#### [What you have to do]
Would you copy the listing below exactly, keeping the pictures out?

──────── Given information

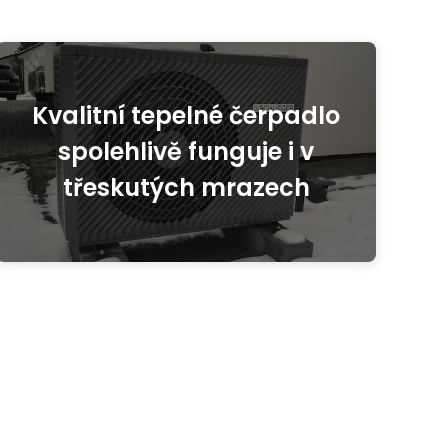
Kvalitní tepelné čerpadlo
spolehlivě funguje i v
třeskutých mrazech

────────────────

#### [Solution to this problem]
Kvalitní tepelné čerpadlo
spolehlivě funguje i v
třeskutých mrazech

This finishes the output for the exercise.